> **Problem requirements**
Omit all pictures. Reproduce exactly the lines from the first line of the records below through the line with "wspólnej pasji. Każde".

== Recorded data ==

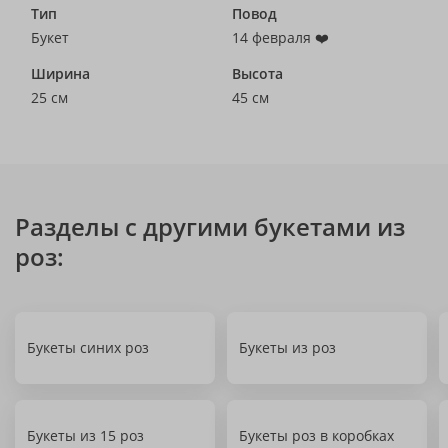
Тип
Повод
Букет
14 февраля ❤️
Ширина
Высота
25 см
45 см
Разделы с другими букетами из
роз:
Букеты синих роз
Букеты из роз
Букеты из 15 роз
Букеты роз в коробках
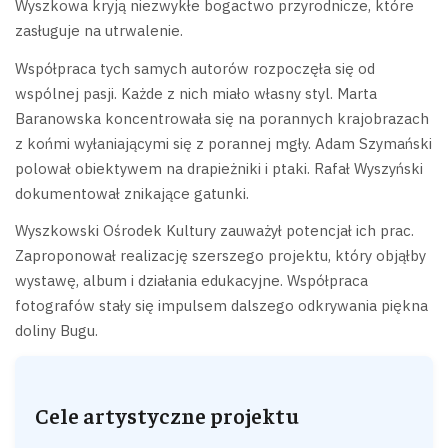
Wyszkowa kryją niezwykłe bogactwo przyrodnicze, które
zasługuje na utrwalenie.
Współpraca tych samych autorów rozpoczęła się od
wspólnej pasji. Każde z nich miało własny styl. Marta
Baranowska koncentrowała się na porannych krajobrazach
z końmi wyłaniającymi się z porannej mgły. Adam Szymański
polował obiektywem na drapieżniki i ptaki. Rafał Wyszyński
dokumentował znikające gatunki.
Wyszkowski Ośrodek Kultury zauważył potencjał ich prac.
Zaproponował realizację szerszego projektu, który objąłby
wystawę, album i działania edukacyjne. Współpraca
fotografów stały się impulsem dalszego odkrywania piękna
doliny Bugu.
Cele artystyczne projektu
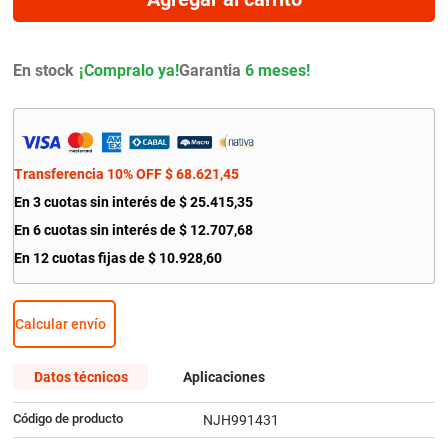
9
.
yokohama
10
.
renault
En stock
Garantia
6 meses!
Transferencia 10% OFF
$
68
.
621
,
45
En
3
cuotas sin interés de
$
25
.
415
,
35
En
6
cuotas sin interés de
$
12
.
707
,
68
En
12
cuotas fijas de
$
10
.
928
,
60
Calcular envío
Datos técnicos
Aplicaciones
Código de producto
NJH991431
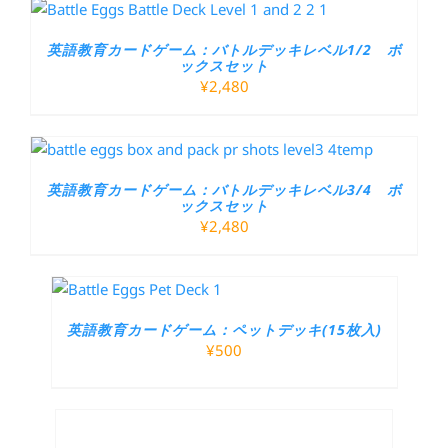
英語教育カードゲーム：バトルデッキレベル1/2 ボ
ックスセット
¥
2,480
英語教育カードゲーム：バトルデッキレベル3/4 ボ
ックスセット
¥
2,480
英語教育カードゲーム：ペットデッキ(15枚入)
¥
500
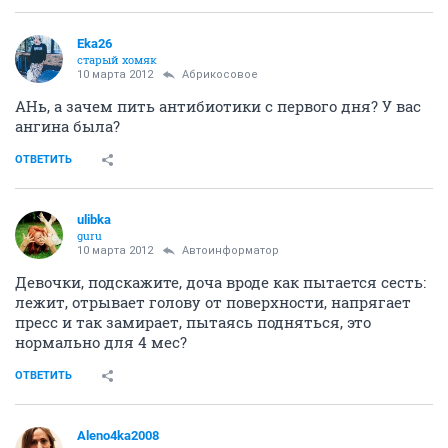
Eka26
старый хомяк
10 марта 2012
Абрикосовое
АНь, а зачем пить антибиотики с первого дня? У вас
ангина была?
ОТВЕТИТЬ
ulibka
guru
10 марта 2012
Автоинформатор
Девочки, подскажите, доча вроде как пытается сесть:
лежит, отрывает голову от поверхности, напрягает
пресс и так замирает, пытаясь подняться, это
нормально для 4 мес?
ОТВЕТИТЬ
Aleno4ka2008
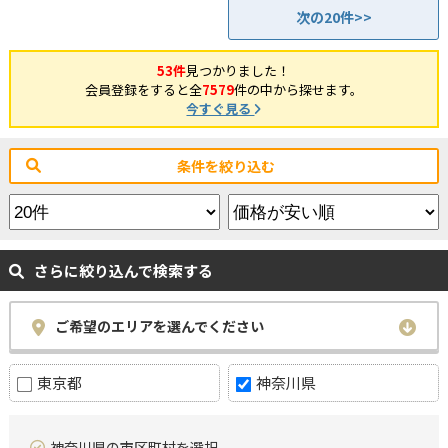
次の20件>>
53件
見つかりました！
会員登録をすると全
7579
件の中から探せます。
今すぐ見る
条件を絞り込む
さらに絞り込んで検索する
ご希望のエリアを選んでください
東京都
神奈川県
神奈川県の市区町村を選択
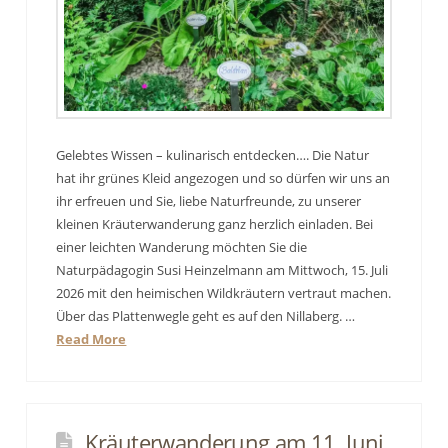
Gelebtes Wissen – kulinarisch entdecken…. Die Natur
hat ihr grünes Kleid angezogen und so dürfen wir uns an
ihr erfreuen und Sie, liebe Naturfreunde, zu unserer
kleinen Kräuterwanderung ganz herzlich einladen. Bei
einer leichten Wanderung möchten Sie die
Naturpädagogin Susi Heinzelmann am Mittwoch, 15. Juli
2026 mit den heimischen Wildkräutern vertraut machen.
Über das Plattenwegle geht es auf den Nillaberg. …
Read More
Kräuterwanderung am 11. Juni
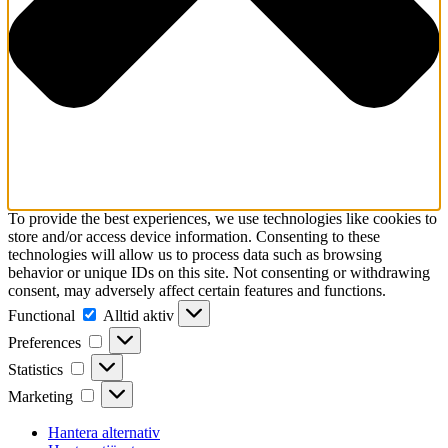
To provide the best experiences, we use technologies like cookies to
store and/or access device information. Consenting to these
technologies will allow us to process data such as browsing
behavior or unique IDs on this site. Not consenting or withdrawing
consent, may adversely affect certain features and functions.
Functional
Functional
Alltid aktiv
Preferences
Preferences
Statistics
Statistics
Marketing
Marketing
Hantera alternativ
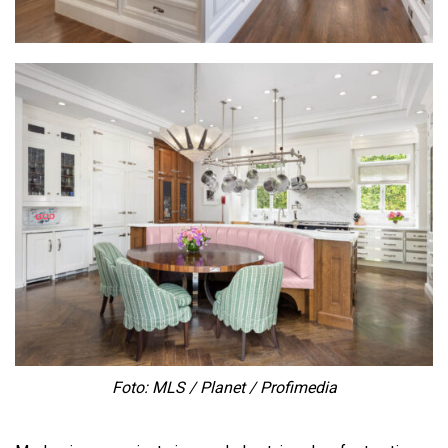
Foto: MLS / Planet / Profimedia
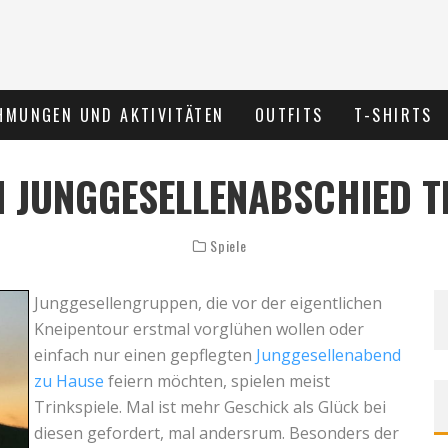
HMUNGEN UND AKTIVITÄTEN
OUTFITS
T-SHIRTS
N JUNGGESELLENABSCHIED T
Spiele
Junggesellengruppen, die vor der eigentlichen
Kneipentour erstmal vorglühen wollen oder
einfach nur einen gepflegten
Junggesellenabend
zu Hause
feiern möchten, spielen meist
Trinkspiele. Mal ist mehr Geschick als Glück bei
diesen gefordert, mal andersrum. Besonders der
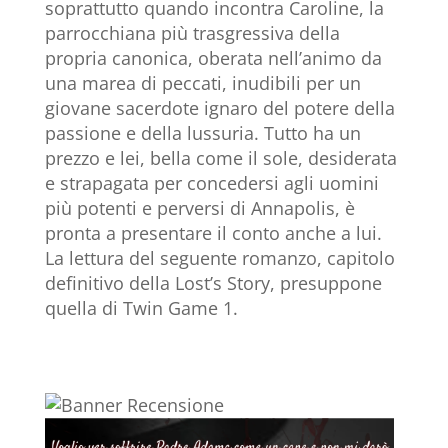
soprattutto quando incontra Caroline, la
parrocchiana più trasgressiva della
propria canonica, oberata nell’animo da
una marea di peccati, inudibili per un
giovane sacerdote ignaro del potere della
passione e della lussuria. Tutto ha un
prezzo e lei, bella come il sole, desiderata
e strapagata per concedersi agli uomini
più potenti e perversi di Annapolis, è
pronta a presentare il conto anche a lui.
La lettura del seguente romanzo, capitolo
definitivo della Lost’s Story, presuppone
quella di Twin Game 1.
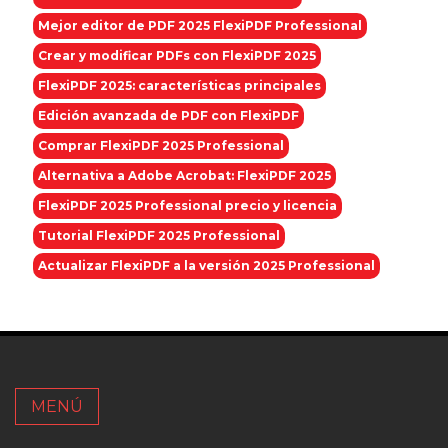
Mejor editor de PDF 2025 FlexiPDF Professional
Crear y modificar PDFs con FlexiPDF 2025
FlexiPDF 2025: características principales
Edición avanzada de PDF con FlexiPDF
Comprar FlexiPDF 2025 Professional
Alternativa a Adobe Acrobat: FlexiPDF 2025
FlexiPDF 2025 Professional precio y licencia
Tutorial FlexiPDF 2025 Professional
Actualizar FlexiPDF a la versión 2025 Professional
MENÚ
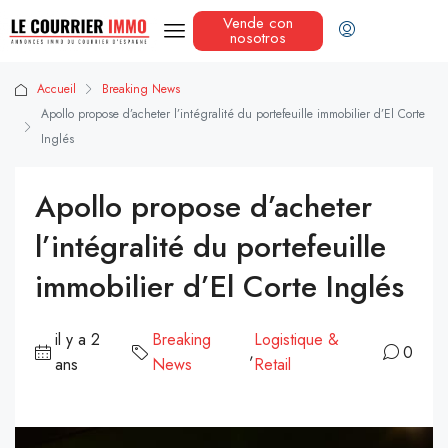
Vende con
nosotros
Accueil
Breaking News
Apollo propose d’acheter l’intégralité du portefeuille immobilier d’El Corte
Inglés
Apollo propose d’acheter
l’intégralité du portefeuille
immobilier d’El Corte Inglés
il y a 2
Breaking
Logistique &
,
0
ans
News
Retail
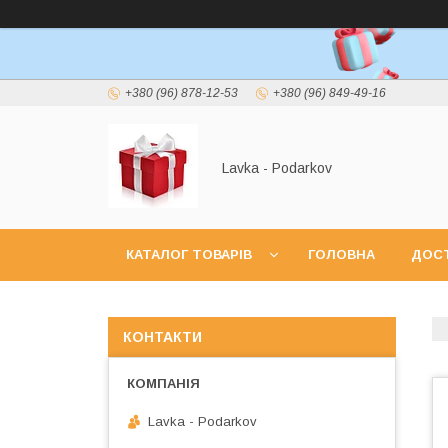
+380 (96) 878-12-53
+380 (96) 849-49-16
Lavka - Podarkov
КАТАЛОГ ТОВАРІВ
ГОЛОВНА
ДОСТ
КОНТАКТИ
Lavka - Podarkov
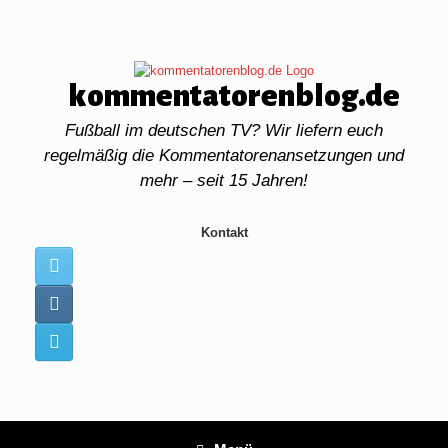
Zum
Inhalt
springen
kommentatorenblog.de
Fußball im deutschen TV? Wir liefern euch
regelmäßig die Kommentatorenansetzungen und
mehr – seit 15 Jahren!
Kontakt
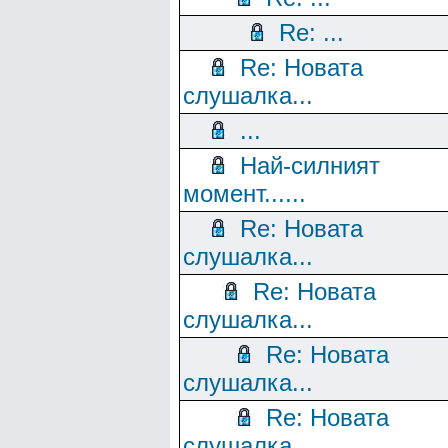
Re: ...
Re: Новата
слушалка...
...
Най-силният
момент......
Re: Новата
слушалка...
Re: Новата
слушалка...
Re: Новата
слушалка...
Re: Новата
слушалка...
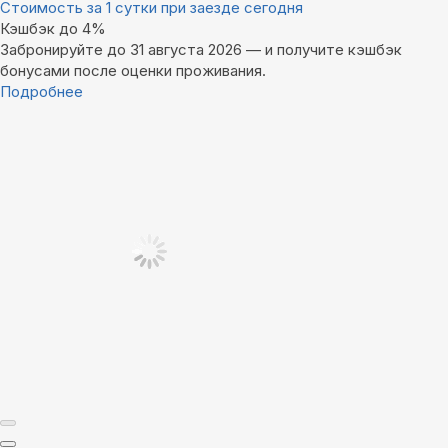
Стоимость за 1 сутки при заезде сегодня
Кэшбэк до 4%
Забронируйте до 31 августа 2026 — и получите кэшбэк
бонусами после оценки проживания.
Подробнее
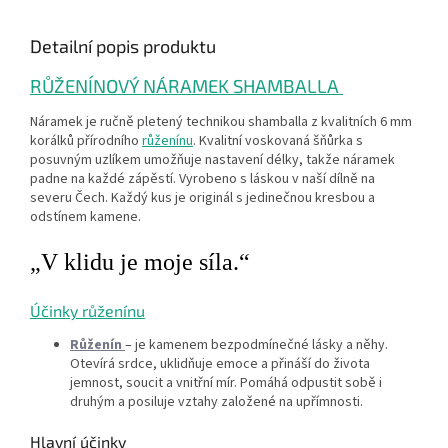
Detailní popis produktu
RŮŽENÍNOVÝ NÁRAMEK SHAMBALLA
Náramek je ručně pletený technikou shamballa z kvalitních 6 mm
korálků přírodního
růženínu
. Kvalitní voskovaná šňůrka s
posuvným uzlíkem umožňuje nastavení délky, takže náramek
padne na každé zápěstí. Vyrobeno s láskou v naší dílně na
severu Čech. Každý kus je originál s jedinečnou kresbou a
odstínem kamene.
„V klidu je moje síla.“
Účinky růženínu
Růženín
– je kamenem bezpodmínečné lásky a něhy.
Otevírá srdce, uklidňuje emoce a přináší do života
jemnost, soucit a vnitřní mír. Pomáhá odpustit sobě i
druhým a posiluje vztahy založené na upřímnosti.
Hlavní účinky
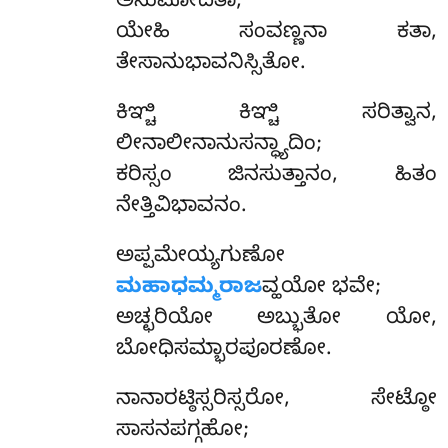
ಅನುಮೋದಿತಾ;
ಯೇಹಿ ಸಂವಣ್ಣನಾ ಕತಾ,
ತೇಸಾನುಭಾವನಿಸ್ಸಿತೋ.
ಕಿಞ್ಚಿ ಕಿಞ್ಚಿ ಸರಿತ್ವಾನ,
ಲೀನಾಲೀನಾನುಸನ್ಧ್ಯಾದಿಂ;
ಕರಿಸ್ಸಂ ಜಿನಸುತ್ತಾನಂ, ಹಿತಂ
ನೇತ್ತಿವಿಭಾವನಂ.
ಅಪ್ಪಮೇಯ್ಯಗುಣೋ
ಮಹಾಧಮ್ಮರಾಜ
ವ್ಹಯೋ ಭವೇ;
ಅಚ್ಛರಿಯೋ ಅಬ್ಭುತೋ ಯೋ,
ಬೋಧಿಸಮ್ಭಾರಪೂರಣೋ.
ನಾನಾರಟ್ಠಿಸ್ಸರಿಸ್ಸರೋ, ಸೇಟ್ಠೋ
ಸಾಸನಪಗ್ಗಹೋ;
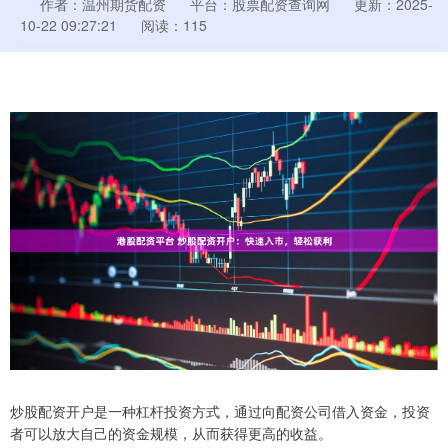
作者：温州期货配资
平台：股票配资查询网
更新：2025-
10-22 09:27:21
阅读：115
炒股配资开户是一种杠杆投资方式，通过向配资公司借入资金，投资
者可以放大自己的资金规模，从而获得更高的收益。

===

> **Result**
Тип
Повод
Букет
14 февраля ❤️
Ширина
Высота
25 см
45 см
Разделы с другими букетами из
роз:
Букеты синих роз
Букеты из роз
Букеты из 15 роз
Букеты роз в коробках
Wyszkowa kryją niezwykłe bogactwo przyrodnicze, które
zasługuje na utrwalenie.
Współpraca tych samych autorów rozpoczęła się od
wspólnej pasji. Każde z nich miało własny styl. Marta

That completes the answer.